Um dem rasant einkehrenden Herbst zu entgehen und zumindest virtuell den Sommer weiter genießen zu können, ist ein Ausflug an die Strände der Surf World Series ein probates Mittel. Allerdings bekommt man hier für etwa 15 Euro weniger eine Funsportsimulation mit akkurater Physik als einen grafisch ansehnlich aufbereiteten Geschicklichkeitstest mit Surf-Hintergrund. Es macht immer wieder Spaß, sich an den fünf abwechslungsreichen Schauplätzen mit der Dynamik der individuellen Brandung auseinanderzusetzen und sein Timing darauf abzustimmen. Dennoch bleibt festzuhalten, dass das Surfen in keiner Form an die Langzeitmotivation der Pro-Skate-Serie rund um Tony Hawk herankommt oder der Abwechslung der winterlichen Steep-Ausflüge gefährlich wird. Denn dazu verlaufen die Wettbewerbe trotz spürbar unterschiedlichen Wellengangs auf Dauer zu gleichförmig.

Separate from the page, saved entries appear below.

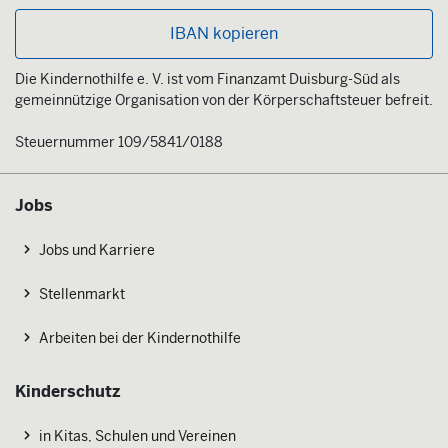
IBAN kopieren
Die Kindernothilfe e. V. ist vom Finanzamt Duisburg-Süd als
gemeinnützige Organisation von der Körperschaftsteuer befreit.
Steuernummer 109/5841/0188
Jobs
Jobs und Karriere
Stellenmarkt
Arbeiten bei der Kindernothilfe
Kinderschutz
in Kitas, Schulen und Vereinen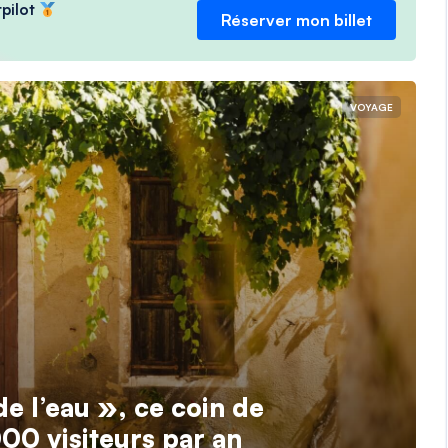
tpilot
Réserver mon billet
VOYAGE
e l’eau », ce coin de
00 visiteurs par an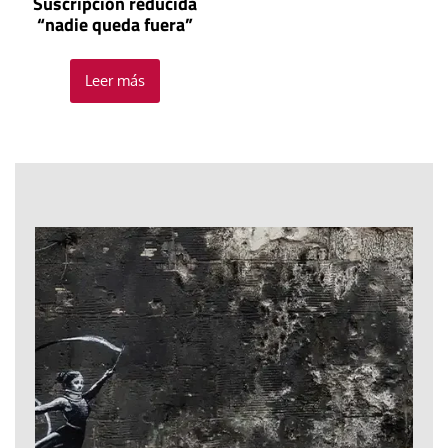
Suscripción reducida
“nadie queda fuera”
Leer más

Der Online-Modus sorgt theoretisch für Abwechslung, allerdings ließen sich während der gesamten Testphase weder auf PS4 noch auf One Mitspieler finden.

Pro

individuelle Brandung und Wellendynamik an den fünf Schauplätzen
über 40 Herausforderungen
vorbildliches Tutorial
umfangreiche visuelle Personalisierung von Board und Surferklamotten
fluffiger Surf-Soundtrack mit lizenzierten Songs
interessantes Trick-System mit Preload-Mechanik
ansehnliche Kulisse

Kontra

keine Online-Spieler zu finden
keine eigenen Spielfiguren erstellbar
auf Dauer eingeschränkte Trick-Mechanik
unter dem Strich wenig Abwechslung

Wertung

PlayStation4

Unterhaltsamer arcadiger Surf-Ausflug, der auf Dauer an der Trickredundanz leidet, die auch von den abwechslungsreichen Schauplätzen nicht ausgeglichen werden kann.

XboxOne

Unterhaltsamer arcadiger Surf-Ausflug, der auf Dauer an der Trickredundanz leidet, die auch von den abwechslungsreichen Schauplätzen nicht ausgeglichen werden kann.